Next week, we will be transferring Carmelita from the National Zoo to the Smithsonian Conservation Biology Institute's Cheetah Science Facility to incorporate her into the C2S2 Cheetah Sustainability Program. A member of the Breeding Centers Coalition, SCBI has become a leader in the challenging field of cheetah reproduction. As a young, healthy female, Carmelita will be paired with a male as part of the Species Survival Plan in the hope that she will contribute to the cheetah population in human care. A total of 32 surviving cubs have been born at the National Zoo and SCBI to date.

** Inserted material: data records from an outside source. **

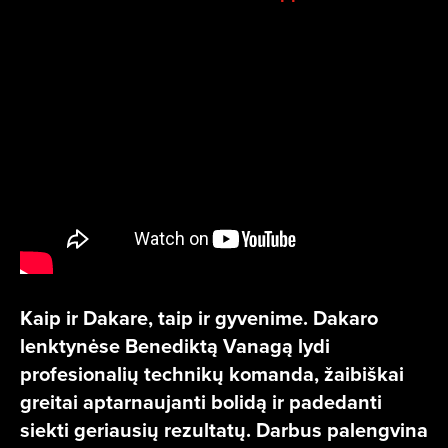
Kaip ir Dakare, taip ir gyvenime. Dakaro
lenktynėse Benediktą Vanagą lydi
profesionalių technikų komanda, žaibiškai
greitai aptarnaujanti bolidą ir padedanti
siekti geriausių rezultatų. Darbus palengvina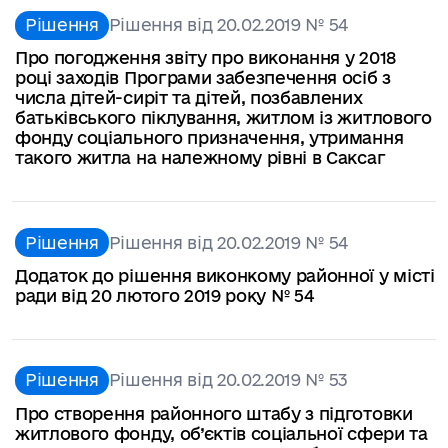
Рішення
Рішення від 20.02.2019 № 54
Про погодження звіту про виконання у 2018
році заходів Програми забезпечення осіб з
числа дітей-сиріт та дітей, позбавлених
батьківського піклування, житлом із житлового
фонду соціального призначення, утримання
такого житла на належному рівні в Саксаг
Рішення
Рішення від 20.02.2019 № 54
Додаток до рішення виконкому районної у місті
ради від 20 лютого 2019 року № 54
Рішення
Рішення від 20.02.2019 № 53
Про створення районного штабу з підготовки
житлового фонду, об’єктів соціальної сфери та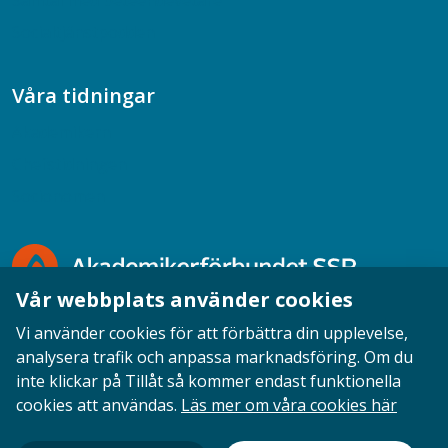
Samtal med beteendevetare
Socialtjänstpodden
Våra tidningar
Akademikern
Chefstidningen
Socionomen
Vår webbplats använder cookies
Vi använder cookies för att förbättra din upplevelse,
analysera trafik och anpassa marknadsföring. Om du
inte klickar på Tillåt så kommer endast funktionella
Opinion
English
Personuppgifter
Cookies
cookies att användas.
Läs mer om våra cookies här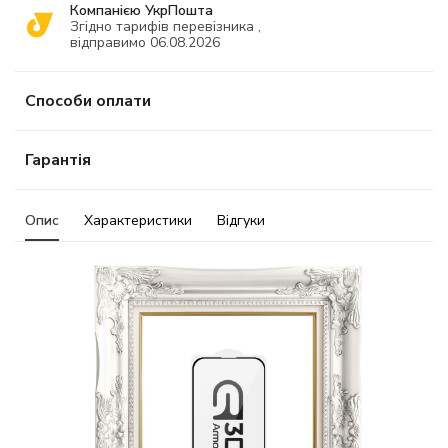
Компанією УкрПошта
Згідно тарифів перевізника ,
відправимо 06.08.2026
Способи оплати
Гарантія
Опис
Характеристики
Відгуки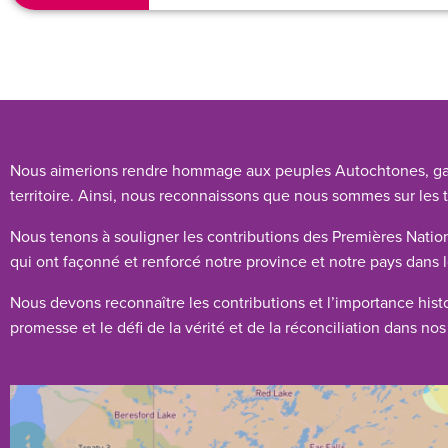
Nous aimerions rendre hommage aux peuples Autochtones, gardie
territoire. Ainsi, nous reconnaissons que nous sommes sur les t
Nous tenons à souligner les contributions des Premières Nation
qui ont façonné et renforcé notre province et notre pays dans
Nous devons reconnaître les contributions et l’importance hist
promesse et le défi de la vérité et de la réconciliation dans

Carmelita and her brother Justin were brought from SCBI to the National Zoo in 2012 as cubs. In partnership with USA Track & Field, the Zoo named the two cubs—a male and a female—after the fastest American male and fastest American female athletes in the 2012 Olympics 100-meter dash, Justin Gatlin and Carmelita Jeter. Justin remains on exhibit at the Cheetah Conservation Station with two other male cheetahs, Zabini and Granger.
Cheetahs, the fastest animals on land, are struggling to outpace threats to their survival in the wild. As the result of human conflict, hunting and habitat loss, there are only an estimated 7,500 to 10,000 cheetahs left in the wild. The International Union for Conservation of Nature considers cheetahs a vulnerable species.